No exageramos si decimos que el olor del adobo de Blanco Cerrillo es patrimonio sensorial de la ciudad. Como lo es el azahar en los albores de cada primavera o el incienso del Domingo de Ramos en las calles del centro. Los boquerones en adobo son el santo y seña de la calle más comercial de la ciudad, y ahora ha desembarcado en Triana. Ayer estuvimos en su nuevo local en la calle Peñaflor y podemos deciros que han venido para quedarse.
El arrabal es muy suyo. Lo que podría haberse considerado como una invasión desde la otra orilla, nos ha dado exactamente igual. Es acercarse a este nuevo local con una populosa terraza y con el olorcito ya se te olvida todo. ¿Quién tiene penas cuando hay boquerones en adobo? El barrio, con solo una semana de local abierto, abarrotaba literalmente la terraza de este Blanco Cerrillo de tradición incuestionable. Le beneficiaba también la localización junto a un parque infantil, porque los padres encontraban en este nuevo local un sitio de los de siempre desde el que vigilar a sus hijos cerveza en mano.
Lo primero fue lo obvio: platazo de boquerones en adobo para los cinco que nos acercamos a probar este nuevo bar. Volaron en el plato. Perfectamente hechos y con un sabor para que se te caigan los lagrimones. Como comentábamos, no tienen ese rebozado fino que te piden en los Masterchef del mundo ni el emplatado de un dos estrellas michelín, pero es que te importa un pimiento. No hay estrellas para premiar lo que vende Blanco Cerrillo: una tapa inmortal para la historia gastronómica de la ciudad. Tan emocionados estábamos con los boquerones, que tuvimos que pedir un segundo plato. Son droga, pero de la buena.
Después pasamos a la ensaladilla, otro platazo que aquí está sabroso y es contundente. Pedazo de ración la que nos colocaron delante como una montaña nevada de patatas y mayonesa que quitan el sentío. Además, siempre han tratado bien la patata en este local. Su tortilla en el bar de la bocacalle de Tetuán es de las que hacen época, y en Triana la tienen campera, pero ayer debió tener tanto éxito que cuando llegamos al bar ya no había.
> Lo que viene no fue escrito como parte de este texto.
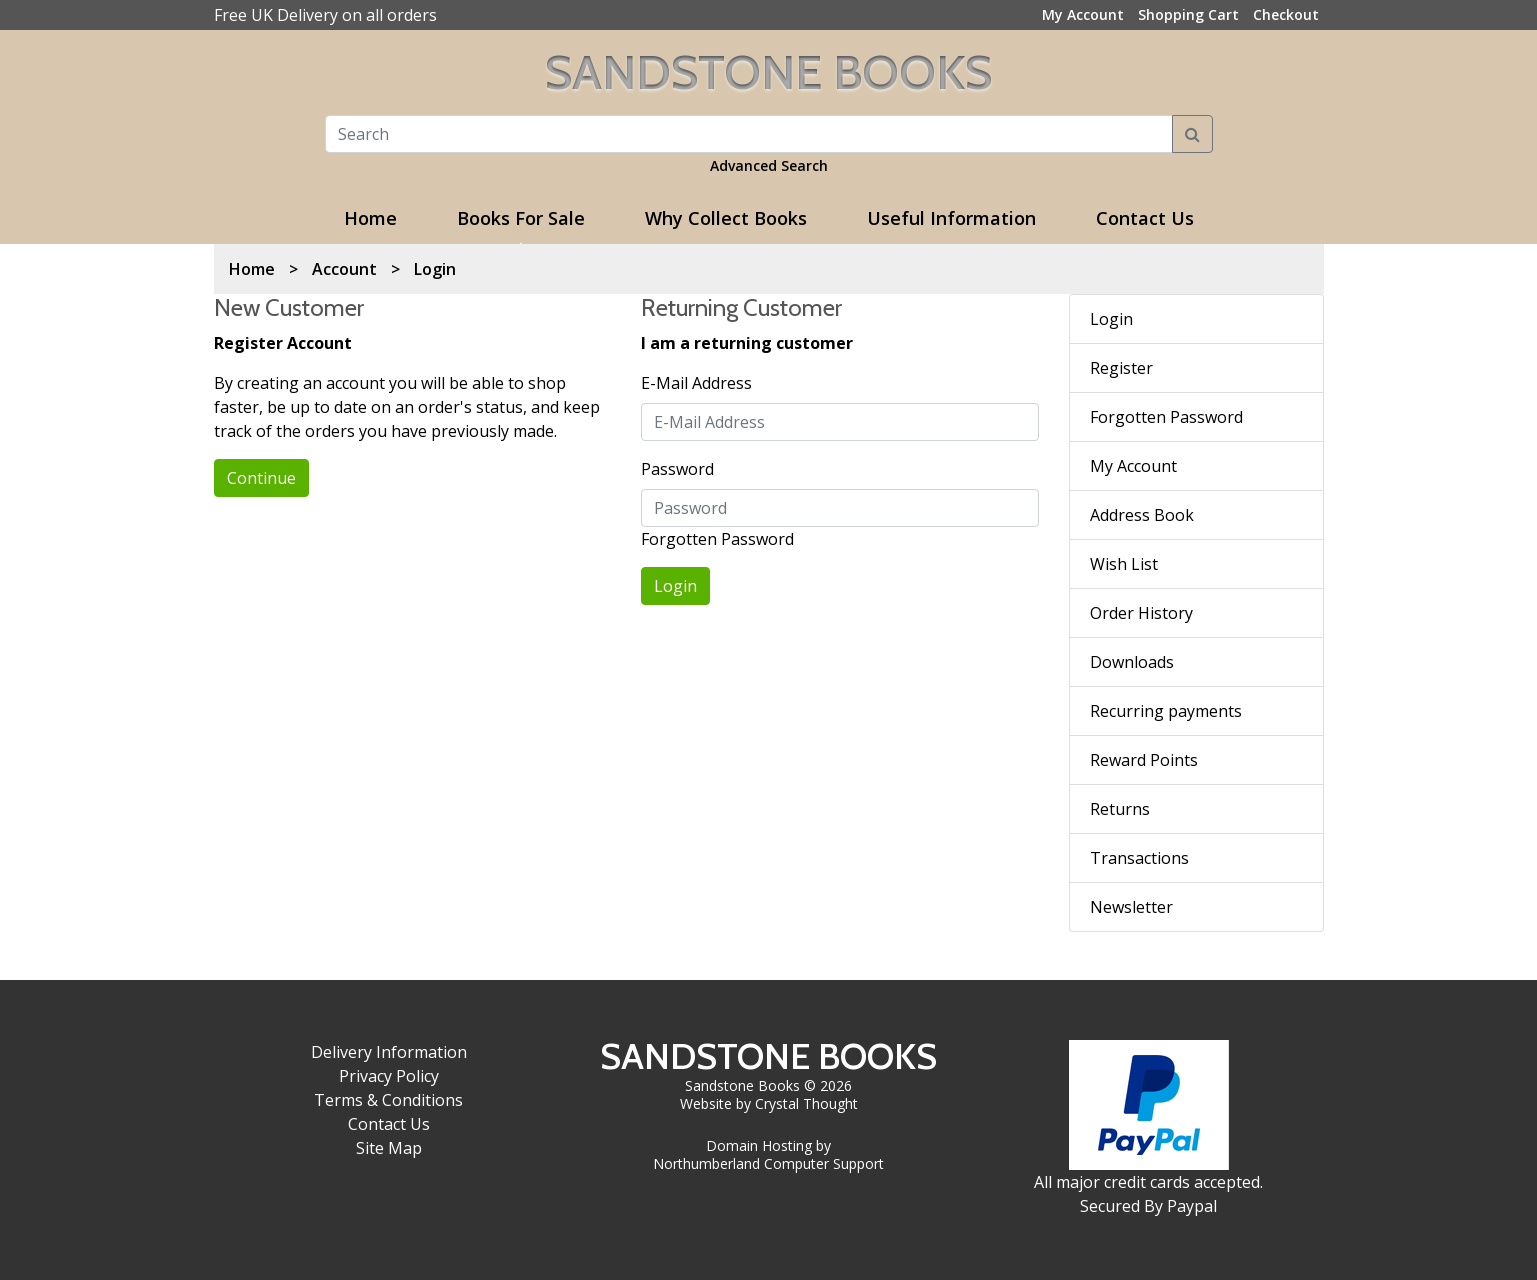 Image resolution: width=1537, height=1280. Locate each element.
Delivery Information (389, 1052)
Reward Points (1144, 760)
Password (677, 469)
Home (370, 218)
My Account (1133, 466)
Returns (1120, 809)
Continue (261, 478)
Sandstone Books (768, 72)
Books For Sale (521, 218)
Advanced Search (769, 165)
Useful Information (951, 218)
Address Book (1142, 515)
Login (435, 269)
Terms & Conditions (388, 1100)
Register (1121, 368)
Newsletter (1131, 907)
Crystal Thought (806, 1103)
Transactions (1139, 858)
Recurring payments (1166, 711)
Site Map (389, 1148)
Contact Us (1145, 218)
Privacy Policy (389, 1076)
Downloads (1132, 662)
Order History (1141, 613)
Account (344, 269)
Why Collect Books (726, 218)
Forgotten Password (717, 539)
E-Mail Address (696, 383)
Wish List (1124, 564)
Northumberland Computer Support (768, 1163) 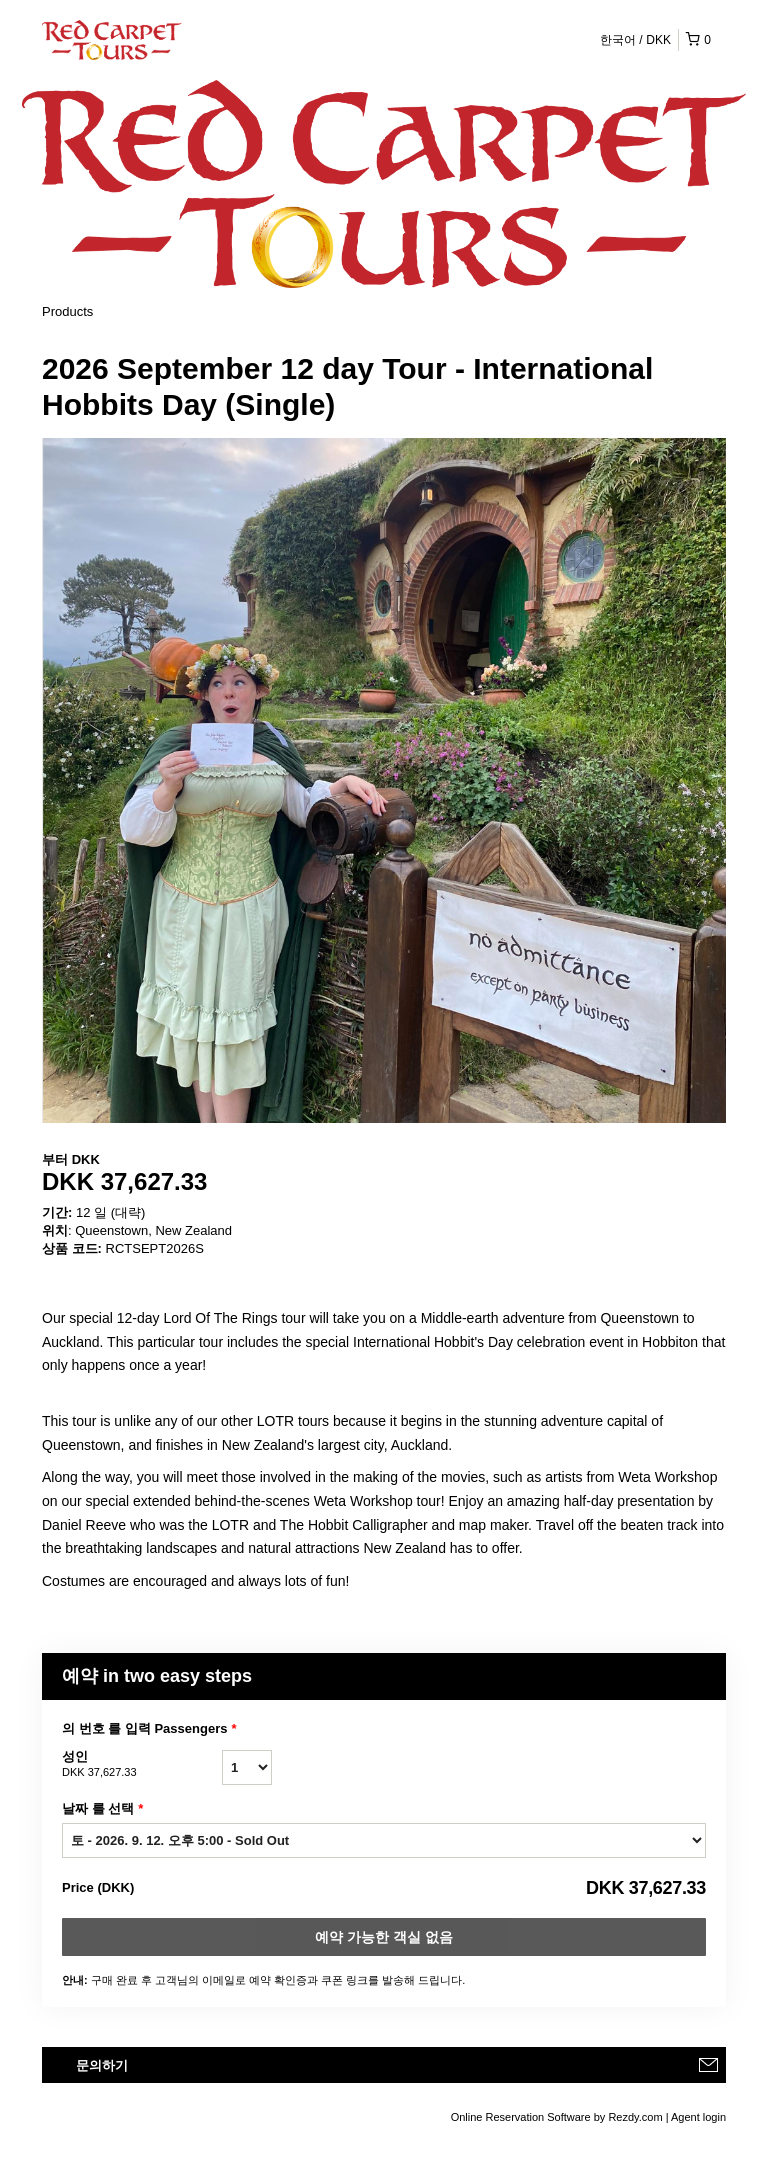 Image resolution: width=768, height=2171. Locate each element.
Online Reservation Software (521, 2117)
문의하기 (102, 2065)
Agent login (698, 2117)
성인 (142, 1765)
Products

Para terminar, apostamos por algo que nunca habíamos pedido en este establecimiento en Tetuán: croquetas. Cualquiera que escriba de gastronomía te dirá que unas croquetas pueden ser el baremo perfecto para medir lo que la cocina de un bar tiene que ofrecer. Pues menos mal que las pedimos. Qué barbaridad. Crujientes y morenas por fuera, líquidas y suntuosas por dentro, y con un peculiar toque de hierbabuena en la bechamel que hace despertar los sentidos. Aunque no sea un clásico de Blanco Cerrillo, sin duda es algo que no te puede perder. También tienen montaditos y pavia, que puedes consultar en lo que el camarero llama «la tablet», que es una hoja doblada en cuatro arrancada de un cuaderno en la que están apuntadas las tapas del día a mano. Magia.
Salimos satisfechos y, si nos hubiéramos puesto, habríamos pedido un tercer plato de boquerones. Madre mía que sortilegio el de ese adobo. Y nos aventuramos a hacer una predicción: Blanco Cerrillo no solo ha venido a conquistarnos. Ha venido a quedarse con todas las de la ley durante décadas, despachando boquerones en adobo e integrándose en la ruta de los bares clásicos con solera de Triana como Ruperto o Las Golondrinas. Las puntas de solomillo y los pajaritos ya tienen un compañero marítimo para ofrecer el contrapunto. Se llama ‘boquerón en adobo’ y es un tesoro inmortal que Sevilla le regala al mundo.